Rising prosperity following the Treaty of Ghent, ending the War of 1812, stimulated glass houses to respond to current styles of English and Irish cut glass with a line of tableware for the average consumer. The method of blowing glass into iron molds (generally made in three parts) was perfected and molds were produced using classical geometric as well as fanciful rococo designs that would influence the patterns of pressed glass later. This pattern is catalogued by George and Helen McKearin in their comprehensive volume, American Glass, as G II-18. The blown three-mold process in no way reproduced the crisp lines of the cut product but instead created its own aesthetic of refracted light on a soft, fluid surface of diapered and reeded design.

The artisan glass blower placed a gather (glob) of molten glass on his blowpipe and blowing expanded the molten glass into the mold. He then opened the mold and affixed a pontil (iron rod) to the bottom of the vessel with a small wafer of molten glass.

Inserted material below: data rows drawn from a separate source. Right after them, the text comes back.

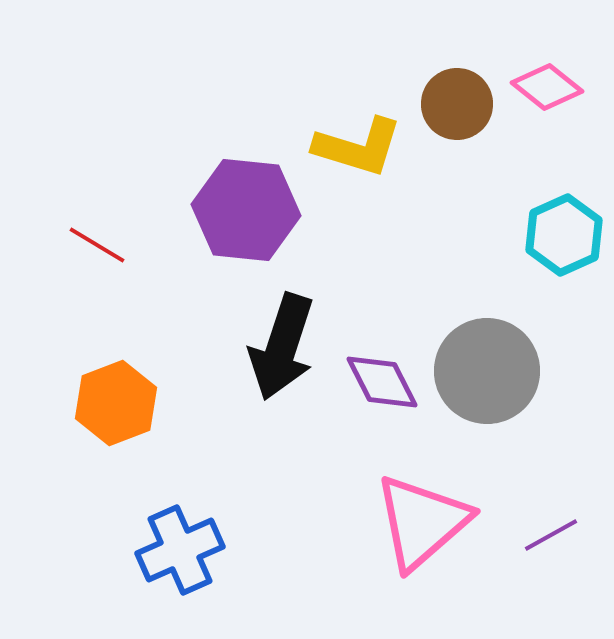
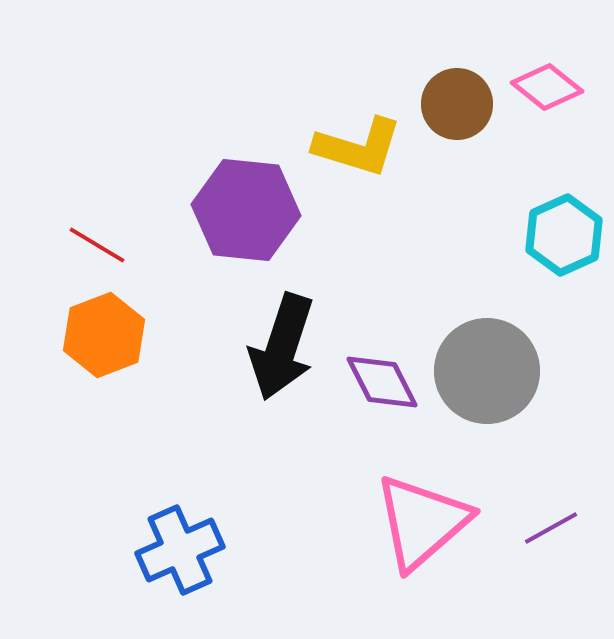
orange hexagon: moved 12 px left, 68 px up
purple line: moved 7 px up
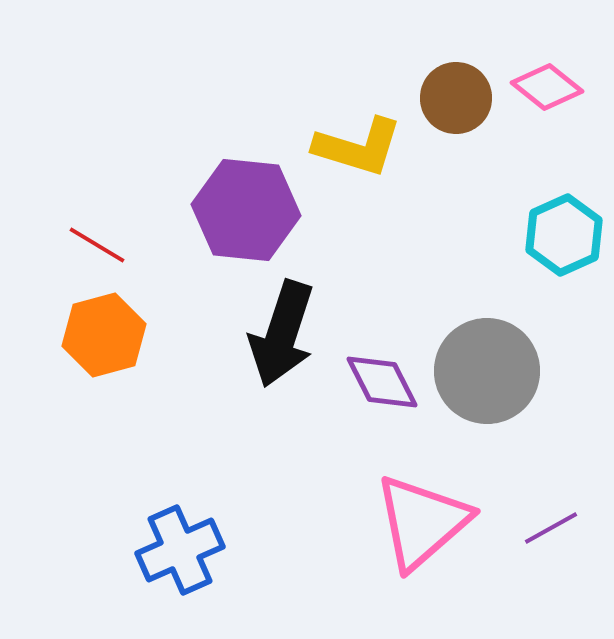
brown circle: moved 1 px left, 6 px up
orange hexagon: rotated 6 degrees clockwise
black arrow: moved 13 px up
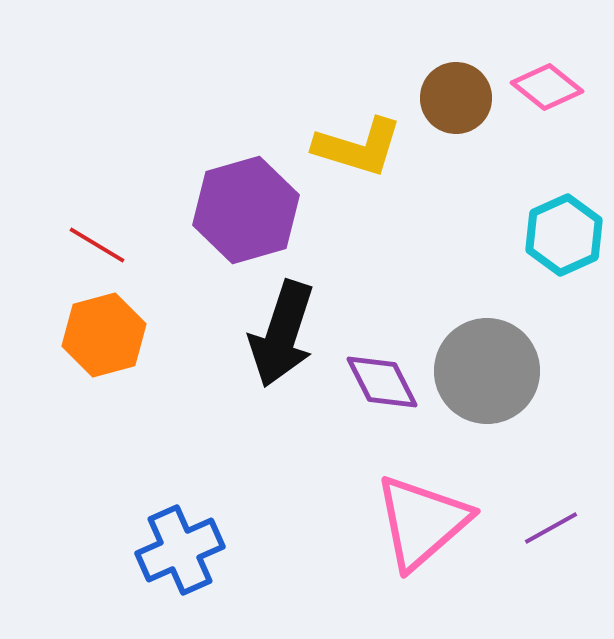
purple hexagon: rotated 22 degrees counterclockwise
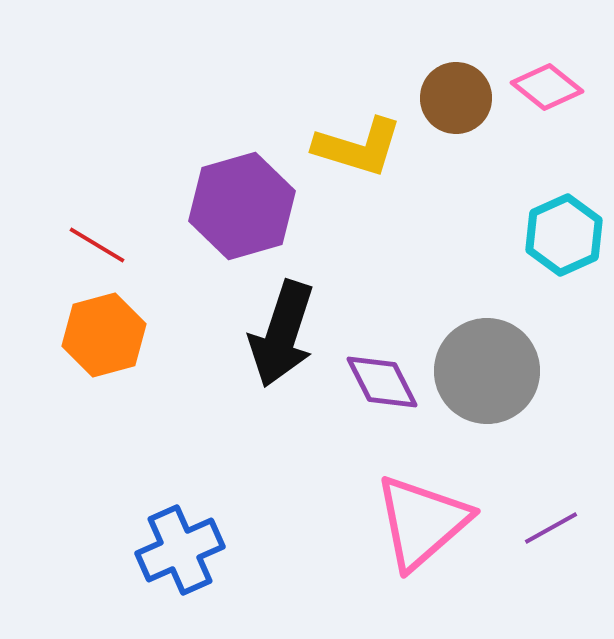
purple hexagon: moved 4 px left, 4 px up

At this point, he cut off the blowpipe and holding the vessel by the pontil, returned it to the furnace until the neck was again malleable enough to be tooled to the desired shape and size. So that the neck was not plain in contrast to the body, he applied neck rings with strings of molten glass. In this case, he applied three double rings tooled with striations, which added to the beauty as well as the stability in the hand of the user. He returned the entire vessel to the furnace for a brief fire polishing, broke off the pontil and cooled the finished product slowly.

The use of a mold was not limited to one object. Quart and pint-sized molds could be shaped by a talented artisan into pitchers with tooled lips and applied handles as well as other tableware. These beautiful, but fragile, wares flourished while pressed glass was in its infancy. The ability of glass blowers to produce with ease hollow objects with small necks such as cruets, carafes and decanters sustained this genre of glass production. By 1840, however, blown three-mold pattern glass production had virtually ceased. The aggressive pressed glass industry had developed less artisan-intensive techniques and a more durable product.